Exercise
Restate every record word for word, without the pictures.
START Records for the exercise
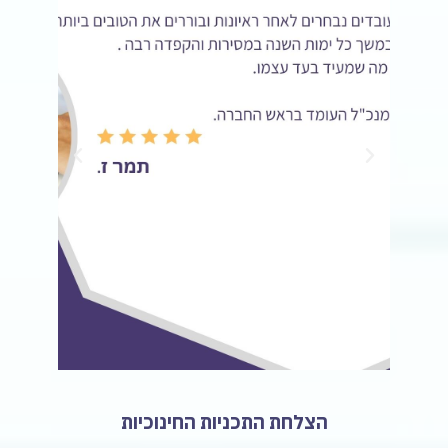
הצלחת התכניות החינוכיות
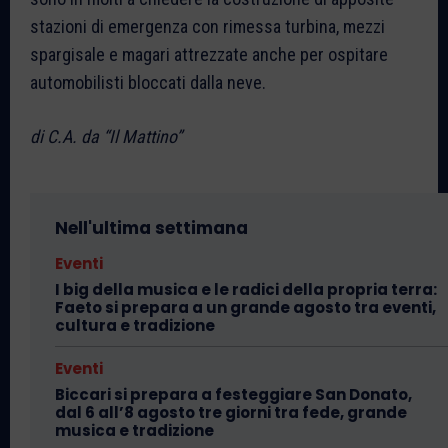
stazioni di emergenza con rimessa turbina, mezzi
spargisale e magari attrezzate anche per ospitare
automobilisti bloccati dalla neve.
di C.A. da “Il Mattino”
Nell'ultima settimana
Eventi
I big della musica e le radici della propria terra:
Faeto si prepara a un grande agosto tra eventi,
cultura e tradizione
Eventi
Biccari si prepara a festeggiare San Donato,
dal 6 all’8 agosto tre giorni tra fede, grande
musica e tradizione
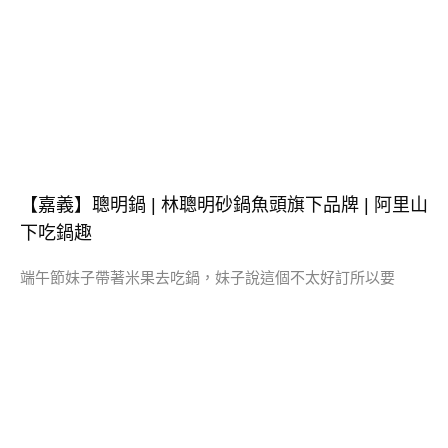
【嘉義】聰明鍋 | 林聰明砂鍋魚頭旗下品牌 | 阿里山
下吃鍋趣
端午節妹子帶著米果去吃鍋，妹子說這個不太好訂所以要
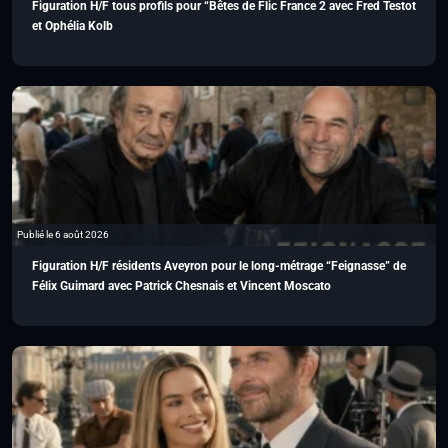
Figuration H/F tous profils pour “Bêtes de Flic France 2 avec Fred Testot
et Ophélia Kolb
Publié le 6 août 2026
Figuration H/F résidents Aveyron pour le long-métrage “Feignasse” de
Félix Guimard avec Patrick Chesnais et Vincent Moscato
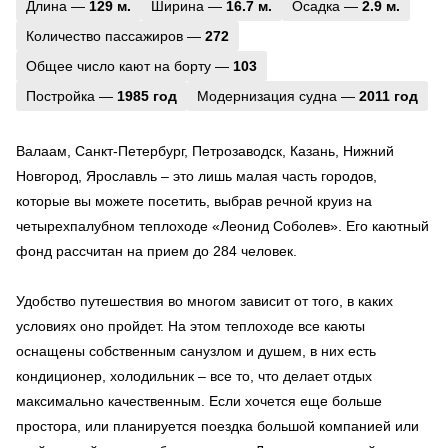
Длина —
129 м.
Ширина —
16.7 м.
Осадка —
2.9 м.
Количество пассажиров —
272
Общее число кают на борту —
103
Постройка —
1985 год
Модернизация судна —
2011 год
Валаам, Санкт-Петербург, Петрозаводск, Казань, Нижний
Новгород, Ярославль – это лишь малая часть городов,
которые вы можете посетить, выбрав речной круиз на
четырехпалубном теплоходе «Леонид Соболев». Его каютный
фонд рассчитан на прием до 284 человек.
Удобство путешествия во многом зависит от того, в каких
условиях оно пройдет. На этом теплоходе все каюты
оснащены собственным санузлом и душем, в них есть
кондиционер, холодильник – все то, что делает отдых
максимально качественным. Если хочется еще больше
простора, или планируется поездка большой компанией или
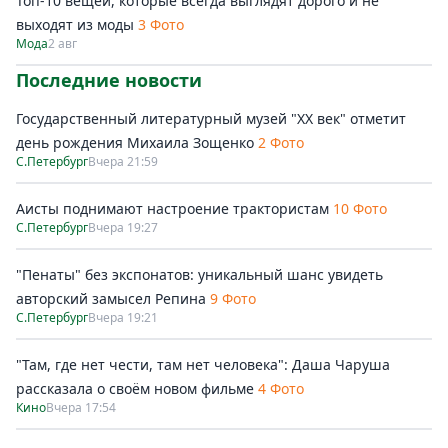
Топ-10 вещей, которые всегда выглядят дорого и не
выходят из моды
3 Фото
Мода
2 авг
Последние новости
Государственный литературный музей "ХХ век" отметит
день рождения Михаила Зощенко
2 Фото
С.Петербург
Вчера 21:59
Аисты поднимают настроение трактористам
10 Фото
С.Петербург
Вчера 19:27
"Пенаты" без экспонатов: уникальный шанс увидеть
авторский замысел Репина
9 Фото
С.Петербург
Вчера 19:21
"Там, где нет чести, там нет человека": Даша Чаруша
рассказала о своём новом фильме
4 Фото
Кино
Вчера 17:54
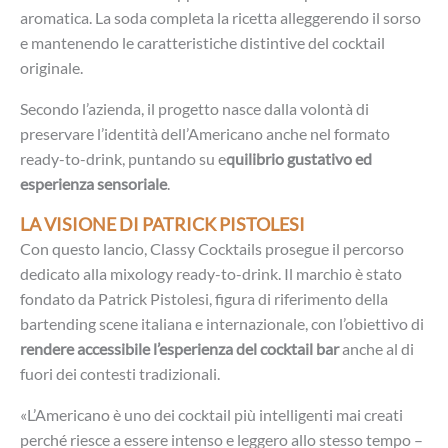
aromatica. La soda completa la ricetta alleggerendo il sorso
e mantenendo le caratteristiche distintive del cocktail
originale.
Secondo l’azienda, il progetto nasce dalla volontà di
preservare l’identità dell’Americano anche nel formato
ready-to-drink, puntando su e
quilibrio gustativo ed
esperienza sensoriale
.
LA VISIONE DI PATRICK PISTOLESI
Con questo lancio, Classy Cocktails prosegue il percorso
dedicato alla mixology ready-to-drink. Il marchio è stato
fondato da Patrick Pistolesi, figura di riferimento della
bartending scene italiana e internazionale, con l’obiettivo di
rendere accessibile l’esperienza del cocktail bar
anche al di
fuori dei contesti tradizionali.
«L’Americano è uno dei cocktail più intelligenti mai creati
perché riesce a essere intenso e leggero allo stesso tempo –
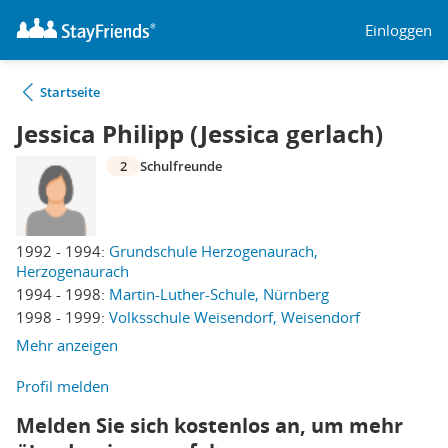
Einloggen
Startseite
Jessica Philipp (Jessica gerlach)
2
Schulfreunde
1992 - 1994:
Grundschule Herzogenaurach,
Herzogenaurach
1994 - 1998:
Martin-Luther-Schule, Nürnberg
1998 - 1999:
Volksschule Weisendorf, Weisendorf
Mehr anzeigen
Profil melden
Melden Sie sich kostenlos an, um mehr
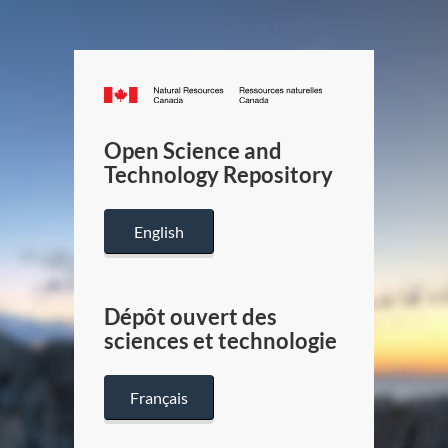
Canada.ca
/
Gouverneme
Open Science and
du
Technology Repository
Canada
English
Dépôt ouvert des
sciences et technologie
Français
END Records for the exercise
Reply to the task
הצלחת התכניות החינוכיות
stazioni di emergenza con rimessa turbina, mezzi
spargisale e magari attrezzate anche per ospitare
automobilisti bloccati dalla neve.
di C.A. da “Il Mattino”
Nell'ultima settimana
Eventi
I big della musica e le radici della propria terra:
Faeto si prepara a un grande agosto tra eventi,
cultura e tradizione
Eventi
Biccari si prepara a festeggiare San Donato,
dal 6 all’8 agosto tre giorni tra fede, grande
musica e tradizione
【嘉義】聰明鍋 | 林聰明砂鍋魚頭旗下品牌 | 阿里山
下吃鍋趣
端午節妹子帶著米果去吃鍋，妹子說這個不太好訂所以要
Figuration H/F tous profils pour “Bêtes de Flic France 2 avec Fred Testot
et Ophélia Kolb
Publié le 6 août 2026
Figuration H/F résidents Aveyron pour le long-métrage “Feignasse” de
Félix Guimard avec Patrick Chesnais et Vincent Moscato
Длина —
129 м.
Ширина —
16.7 м.
Осадка —
2.9 м.
Количество пассажиров —
272
Общее число кают на борту —
103
Постройка —
1985 год
Модернизация судна —
2011 год
Валаам, Санкт-Петербург, Петрозаводск, Казань, Нижний
Новгород, Ярославль – это лишь малая часть городов,
которые вы можете посетить, выбрав речной круиз на
четырехпалубном теплоходе «Леонид Соболев». Его каютный
фонд рассчитан на прием до 284 человек.
Удобство путешествия во многом зависит от того, в каких
условиях оно пройдет. На этом теплоходе все каюты
оснащены собственным санузлом и душем, в них есть
кондиционер, холодильник – все то, что делает отдых
максимально качественным. Если хочется еще больше
простора, или планируется поездка большой компанией или
Топ-10 вещей, которые всегда выглядят дорого и не
выходят из моды
3 Фото
Мода
2 авг
Последние новости
Государственный литературный музей "ХХ век" отметит
день рождения Михаила Зощенко
2 Фото
С.Петербург
Вчера 21:59
Аисты поднимают настроение трактористам
10 Фото
С.Петербург
Вчера 19:27
"Пенаты" без экспонатов: уникальный шанс увидеть
авторский замысел Репина
9 Фото
С.Петербург
Вчера 19:21
"Там, где нет чести, там нет человека": Даша Чаруша
рассказала о своём новом фильме
4 Фото
Кино
Вчера 17:54
aromatica. La soda completa la ricetta alleggerendo il sorso
e mantenendo le caratteristiche distintive del cocktail
originale.
Secondo l’azienda, il progetto nasce dalla volontà di
preservare l’identità dell’Americano anche nel formato
ready-to-drink, puntando su e
quilibrio gustativo ed
esperienza sensoriale
.
LA VISIONE DI PATRICK PISTOLESI
Con questo lancio, Classy Cocktails prosegue il percorso
dedicato alla mixology ready-to-drink. Il marchio è stato
fondato da Patrick Pistolesi, figura di riferimento della
bartending scene italiana e internazionale, con l’obiettivo di
rendere accessibile l’esperienza del cocktail bar
anche al di
fuori dei contesti tradizionali.
«L’Americano è uno dei cocktail più intelligenti mai creati
perché riesce a essere intenso e leggero allo stesso tempo –
Einloggen
Startseite
Jessica Philipp (Jessica gerlach)
2
Schulfreunde
1992 - 1994:
Grundschule Herzogenaurach,
Herzogenaurach
1994 - 1998:
Martin-Luther-Schule, Nürnberg
1998 - 1999:
Volksschule Weisendorf, Weisendorf
Mehr anzeigen
Profil melden
Melden Sie sich kostenlos an, um mehr
Canada.ca
/
Gouverneme
Open Science and
du
Technology Repository
Canada
English
Dépôt ouvert des
sciences et technologie
Français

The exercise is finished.